[Instructions for the task] Nothing outside the range is to be copied. From the entries below, reproduce exactly the lines starting at the one with "Segment regions of" and ending at the one with "Outline right iliac", without pictures.

[Stored data entries]
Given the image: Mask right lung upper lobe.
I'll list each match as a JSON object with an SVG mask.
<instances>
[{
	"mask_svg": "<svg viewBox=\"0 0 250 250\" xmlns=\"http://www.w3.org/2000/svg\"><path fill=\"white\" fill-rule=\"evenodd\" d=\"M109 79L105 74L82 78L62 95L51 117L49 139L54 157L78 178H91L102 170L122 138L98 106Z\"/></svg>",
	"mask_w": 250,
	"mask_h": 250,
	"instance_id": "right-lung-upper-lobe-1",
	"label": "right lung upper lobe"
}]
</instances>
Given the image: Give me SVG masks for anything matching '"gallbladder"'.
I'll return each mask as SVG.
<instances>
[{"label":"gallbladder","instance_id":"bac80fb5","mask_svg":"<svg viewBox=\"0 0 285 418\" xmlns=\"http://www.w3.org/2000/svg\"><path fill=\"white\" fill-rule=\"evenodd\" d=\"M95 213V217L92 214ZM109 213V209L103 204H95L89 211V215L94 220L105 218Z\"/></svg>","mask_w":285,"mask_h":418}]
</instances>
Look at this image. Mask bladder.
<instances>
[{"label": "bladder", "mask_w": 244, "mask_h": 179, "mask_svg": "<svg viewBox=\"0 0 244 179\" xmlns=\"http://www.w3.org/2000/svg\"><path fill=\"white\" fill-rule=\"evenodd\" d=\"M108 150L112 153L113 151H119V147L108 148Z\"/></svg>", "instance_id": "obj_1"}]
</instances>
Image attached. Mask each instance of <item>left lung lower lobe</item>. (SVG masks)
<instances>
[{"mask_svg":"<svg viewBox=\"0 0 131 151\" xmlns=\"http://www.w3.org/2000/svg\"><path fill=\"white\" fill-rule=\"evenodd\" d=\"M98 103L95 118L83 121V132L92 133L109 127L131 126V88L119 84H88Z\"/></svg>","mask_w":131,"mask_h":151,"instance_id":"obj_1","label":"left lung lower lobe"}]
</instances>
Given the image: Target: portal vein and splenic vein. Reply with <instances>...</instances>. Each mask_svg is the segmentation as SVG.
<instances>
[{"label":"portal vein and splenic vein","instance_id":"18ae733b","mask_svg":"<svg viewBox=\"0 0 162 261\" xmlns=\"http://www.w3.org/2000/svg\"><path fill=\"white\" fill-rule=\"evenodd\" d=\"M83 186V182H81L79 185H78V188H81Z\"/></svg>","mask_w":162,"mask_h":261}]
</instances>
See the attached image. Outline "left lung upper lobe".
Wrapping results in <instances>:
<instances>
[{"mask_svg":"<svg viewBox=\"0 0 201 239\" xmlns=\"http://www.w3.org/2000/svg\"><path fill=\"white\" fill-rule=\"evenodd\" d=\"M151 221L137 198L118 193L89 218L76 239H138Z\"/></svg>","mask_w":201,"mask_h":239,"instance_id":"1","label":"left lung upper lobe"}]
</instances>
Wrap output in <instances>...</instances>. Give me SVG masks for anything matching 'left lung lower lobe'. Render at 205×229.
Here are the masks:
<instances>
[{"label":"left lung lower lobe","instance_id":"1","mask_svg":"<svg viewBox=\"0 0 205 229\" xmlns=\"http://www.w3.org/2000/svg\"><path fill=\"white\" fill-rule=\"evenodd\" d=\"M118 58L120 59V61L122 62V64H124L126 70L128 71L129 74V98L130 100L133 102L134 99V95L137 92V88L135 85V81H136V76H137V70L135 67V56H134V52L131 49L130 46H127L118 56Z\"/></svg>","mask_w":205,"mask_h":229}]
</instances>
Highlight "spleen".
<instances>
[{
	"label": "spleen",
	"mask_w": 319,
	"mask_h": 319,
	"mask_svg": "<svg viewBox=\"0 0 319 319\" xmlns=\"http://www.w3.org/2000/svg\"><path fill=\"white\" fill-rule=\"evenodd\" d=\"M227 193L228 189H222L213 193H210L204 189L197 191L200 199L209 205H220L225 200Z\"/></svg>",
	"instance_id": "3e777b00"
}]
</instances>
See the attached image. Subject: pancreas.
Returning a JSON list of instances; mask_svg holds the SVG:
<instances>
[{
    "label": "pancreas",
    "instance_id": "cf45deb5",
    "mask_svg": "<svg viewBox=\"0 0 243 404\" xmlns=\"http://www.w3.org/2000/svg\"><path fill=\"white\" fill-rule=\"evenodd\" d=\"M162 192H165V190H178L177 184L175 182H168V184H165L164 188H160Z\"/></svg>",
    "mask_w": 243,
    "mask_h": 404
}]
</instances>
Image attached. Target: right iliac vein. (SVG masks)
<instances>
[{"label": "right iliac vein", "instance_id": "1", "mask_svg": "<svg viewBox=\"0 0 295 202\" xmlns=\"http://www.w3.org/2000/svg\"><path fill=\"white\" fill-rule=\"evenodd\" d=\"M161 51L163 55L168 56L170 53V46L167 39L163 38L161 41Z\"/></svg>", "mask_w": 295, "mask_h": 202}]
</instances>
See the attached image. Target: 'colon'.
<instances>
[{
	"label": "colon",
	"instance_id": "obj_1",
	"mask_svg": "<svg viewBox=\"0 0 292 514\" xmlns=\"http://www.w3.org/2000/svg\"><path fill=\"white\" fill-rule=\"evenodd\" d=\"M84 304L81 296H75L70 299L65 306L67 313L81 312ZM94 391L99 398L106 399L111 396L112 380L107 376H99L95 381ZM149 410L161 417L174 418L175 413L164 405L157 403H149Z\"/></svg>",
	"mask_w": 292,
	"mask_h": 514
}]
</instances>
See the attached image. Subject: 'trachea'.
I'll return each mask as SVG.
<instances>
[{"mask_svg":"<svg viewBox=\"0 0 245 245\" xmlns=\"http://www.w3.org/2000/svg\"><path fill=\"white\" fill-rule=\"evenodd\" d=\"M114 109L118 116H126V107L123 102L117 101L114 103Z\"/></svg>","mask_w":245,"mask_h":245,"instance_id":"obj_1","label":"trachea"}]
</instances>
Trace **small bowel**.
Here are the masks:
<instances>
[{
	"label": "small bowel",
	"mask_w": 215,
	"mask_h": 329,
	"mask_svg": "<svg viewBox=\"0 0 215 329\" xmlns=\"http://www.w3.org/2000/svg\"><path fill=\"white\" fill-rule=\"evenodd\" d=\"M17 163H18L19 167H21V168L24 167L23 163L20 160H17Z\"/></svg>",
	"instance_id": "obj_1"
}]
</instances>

--

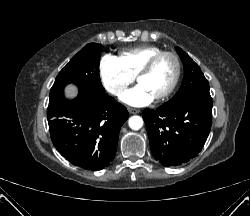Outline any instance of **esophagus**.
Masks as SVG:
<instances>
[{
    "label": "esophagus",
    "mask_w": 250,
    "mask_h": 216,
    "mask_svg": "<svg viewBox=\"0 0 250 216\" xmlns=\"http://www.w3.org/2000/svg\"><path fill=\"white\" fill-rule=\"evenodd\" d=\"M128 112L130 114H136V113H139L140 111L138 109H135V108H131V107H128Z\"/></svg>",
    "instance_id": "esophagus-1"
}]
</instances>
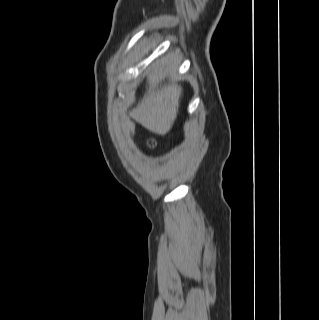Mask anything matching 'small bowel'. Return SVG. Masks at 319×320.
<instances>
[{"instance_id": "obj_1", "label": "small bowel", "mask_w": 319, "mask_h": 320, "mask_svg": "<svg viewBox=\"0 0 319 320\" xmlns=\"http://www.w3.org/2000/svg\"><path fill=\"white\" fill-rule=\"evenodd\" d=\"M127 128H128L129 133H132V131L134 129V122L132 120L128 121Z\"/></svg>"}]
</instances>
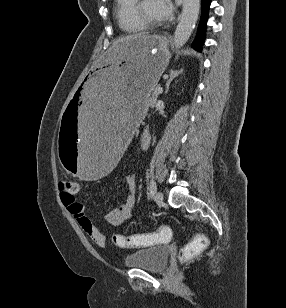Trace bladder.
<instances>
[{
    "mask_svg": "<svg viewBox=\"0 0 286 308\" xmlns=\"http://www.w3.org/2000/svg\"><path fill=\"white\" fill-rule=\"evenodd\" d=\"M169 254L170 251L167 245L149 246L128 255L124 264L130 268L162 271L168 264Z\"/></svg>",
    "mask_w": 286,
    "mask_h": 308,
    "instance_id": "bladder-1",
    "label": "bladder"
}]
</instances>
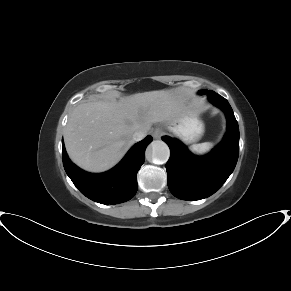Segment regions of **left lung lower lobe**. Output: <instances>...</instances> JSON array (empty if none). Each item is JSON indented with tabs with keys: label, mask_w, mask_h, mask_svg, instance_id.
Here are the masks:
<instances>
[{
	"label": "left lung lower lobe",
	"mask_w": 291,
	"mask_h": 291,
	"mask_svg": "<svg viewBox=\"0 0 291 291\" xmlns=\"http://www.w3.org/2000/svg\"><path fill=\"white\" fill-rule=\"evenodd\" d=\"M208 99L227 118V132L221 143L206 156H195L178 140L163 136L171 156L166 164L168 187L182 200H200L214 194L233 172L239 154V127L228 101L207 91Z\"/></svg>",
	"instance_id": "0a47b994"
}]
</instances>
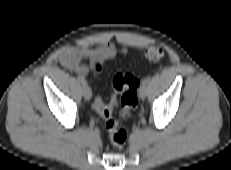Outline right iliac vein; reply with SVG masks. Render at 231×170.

[Response area]
Segment regions of **left lung lower lobe**. Output: <instances>...</instances> JSON array (empty if none). Each item is JSON indented with tabs with keys: label, mask_w, mask_h, mask_svg, instance_id.
Here are the masks:
<instances>
[{
	"label": "left lung lower lobe",
	"mask_w": 291,
	"mask_h": 291,
	"mask_svg": "<svg viewBox=\"0 0 291 291\" xmlns=\"http://www.w3.org/2000/svg\"><path fill=\"white\" fill-rule=\"evenodd\" d=\"M208 99L227 118V132L221 143L206 156H195L178 140L163 136L171 156L166 164L168 187L182 200H200L214 194L233 172L239 154V127L228 101L207 91Z\"/></svg>",
	"instance_id": "0a47b994"
}]
</instances>
Outline right iliac vein; reply with SVG masks. Render at 231×170.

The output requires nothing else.